_TASK STATEMENT_
Find every line in the records below that contains "well", and copy it.

[Opening MATERIAL SHOWN section]

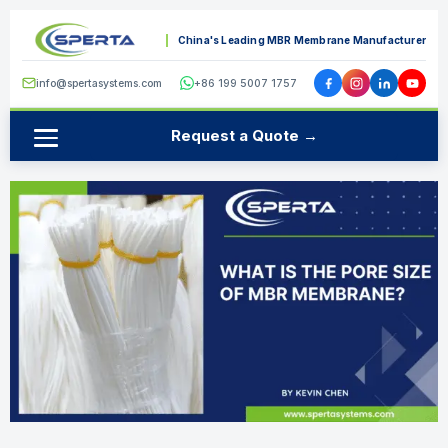
China's Leading MBR Membrane Manufacturer
info@spertasystems.com
+86 199 5007 1757
Request a Quote →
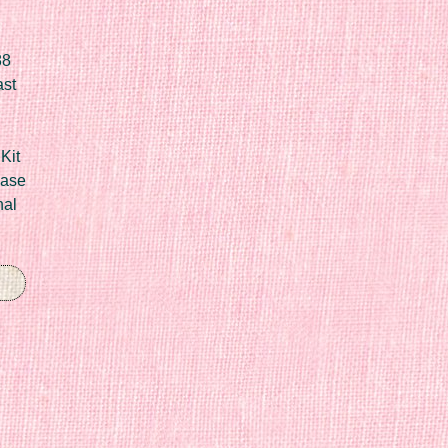
88
ast
Kit
Case
nal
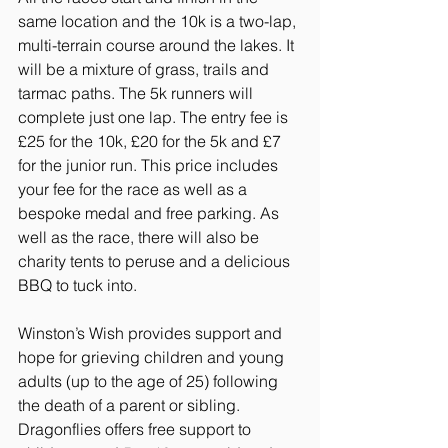
same location and the 10k is a two-lap, 
multi-terrain course around the lakes. It 
will be a mixture of grass, trails and 
tarmac paths. The 5k runners will 
complete just one lap. The entry fee is 
£25 for the 10k, £20 for the 5k and £7 
for the junior run. This price includes 
your fee for the race as well as a 
bespoke medal and free parking. As 
well as the race, there will also be 
charity tents to peruse and a delicious 
BBQ to tuck into.
Winston’s Wish provides support and 
hope for grieving children and young 
adults (up to the age of 25) following 
the death of a parent or sibling. 
Dragonflies offers free support to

[Closing MATERIAL SHOWN section]

_RESPONSE_
your fee for the race as well as a 
well as the race, there will also be 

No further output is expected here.